═════ Provided entries ═════

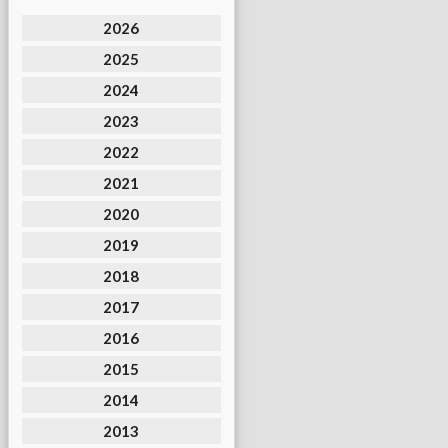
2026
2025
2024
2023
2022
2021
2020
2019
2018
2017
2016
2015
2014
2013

═════
═════ Provided entries ═════

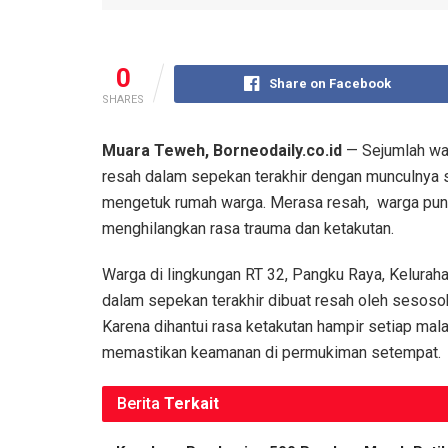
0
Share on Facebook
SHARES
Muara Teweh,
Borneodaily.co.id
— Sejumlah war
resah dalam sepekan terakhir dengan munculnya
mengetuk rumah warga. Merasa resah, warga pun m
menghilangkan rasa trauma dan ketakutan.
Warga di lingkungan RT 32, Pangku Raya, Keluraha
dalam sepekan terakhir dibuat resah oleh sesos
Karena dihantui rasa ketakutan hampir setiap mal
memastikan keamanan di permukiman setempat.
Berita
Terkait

═════
═════ Provided entries ═════

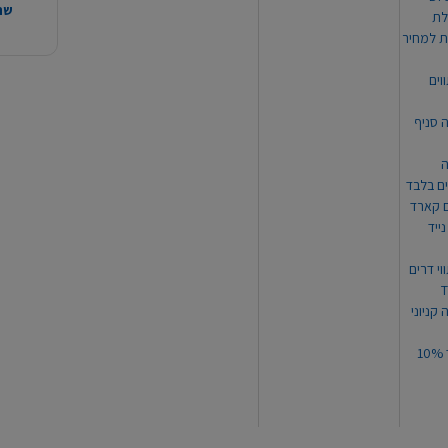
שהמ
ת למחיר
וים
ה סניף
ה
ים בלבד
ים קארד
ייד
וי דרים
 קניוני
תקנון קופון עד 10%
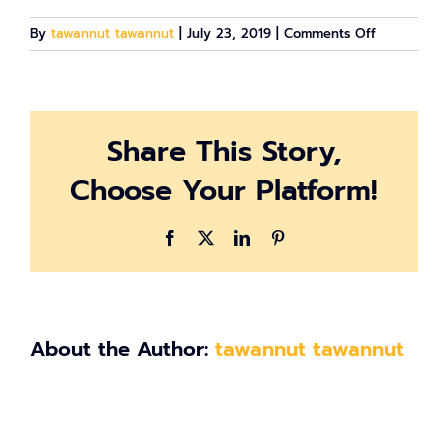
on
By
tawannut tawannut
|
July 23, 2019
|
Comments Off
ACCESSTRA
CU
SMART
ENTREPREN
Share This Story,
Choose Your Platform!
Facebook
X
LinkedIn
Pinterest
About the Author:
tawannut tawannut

═════

* Problem
Among the entries above, find every line holding "sepekan" and copy it.

* Your solution
resah dalam sepekan terakhir dengan munculnya
dalam sepekan terakhir dibuat resah oleh sesos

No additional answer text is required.